Slow to moderate growth for independent retailers predicted

Rame Edwan and Nabaz Arif are cautiously optimistic about their  Port Coquitlam barbering business for the coming year. - DIANE STRANDBERG/THE TRI-CITY NEWS
Rame Edwan and Nabaz Arif are cautiously optimistic about their Port Coquitlam barbering business for the coming year.

Taking a break outside their busy Port Coquitlam barbershop, Rame Edwan and Nabaz Arif are cautiously optimistic about their business for the coming year.

Like most small businesses, theirs struggles with escalating costs and increasingly thrifty consumers. Still, they like PoCo's small-town feel and are pleased with the success of their two-year-old business so far.

"Business is OK," says Edwan, the owner of the Shaughnessy Street barber shop.

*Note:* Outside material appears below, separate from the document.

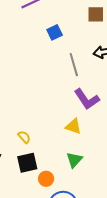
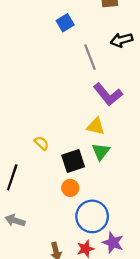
green triangle: (74, 160) -> (101, 152), moved
black square: (27, 163) -> (73, 161), moved

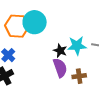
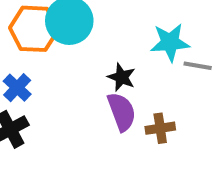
cyan star: (77, 46) -> (170, 42), moved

Then, looking around at the fog-enshrouded streetscape, he said, "You have everything you need [in PoCo]."

He's proud of his shop that draws customers from Coquitlam and Maple Ridge, and his colleague isn't above a little spontaneous salesmanship. "We do families, and kids, everybody," Arif says.

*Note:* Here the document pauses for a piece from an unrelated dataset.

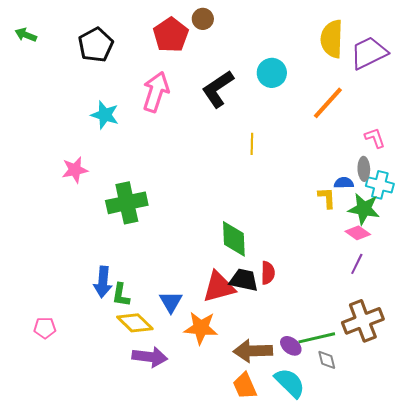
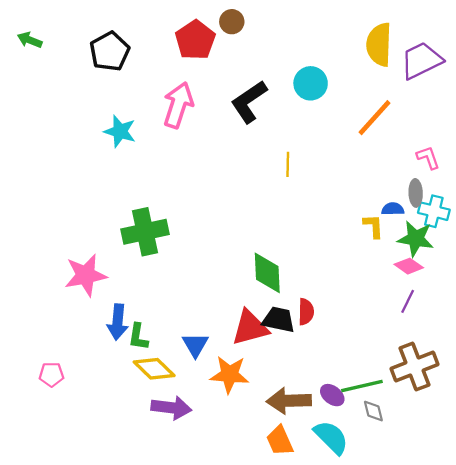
pink star: (75, 170) -> (86, 275), moved, size x1.4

It's that kind of attention to business that may mean the difference between staying afloat or succumbing to an increasingly challenging business climate.

According to Mark Startup, vice-president of the Retail Council of Canada, the pre-2008 years of robust sales and profits have been replaced by tighter profit margins and a more competitive business climate, and 2013 is expected to be a year of modest growth.

"We're not going backwards, we're certainly not growing by leaps and bounds, like we were in the pre-2008 period," Startup said.

Last year saw some growth in the number of business licences issued in Port Coquitlam and Port Moody, with a slight reduction in Coquitlam, although the region's largest city is still waiting for some business owners to pay their fees, which could account for the reduction at the time The Tri-City News went to press.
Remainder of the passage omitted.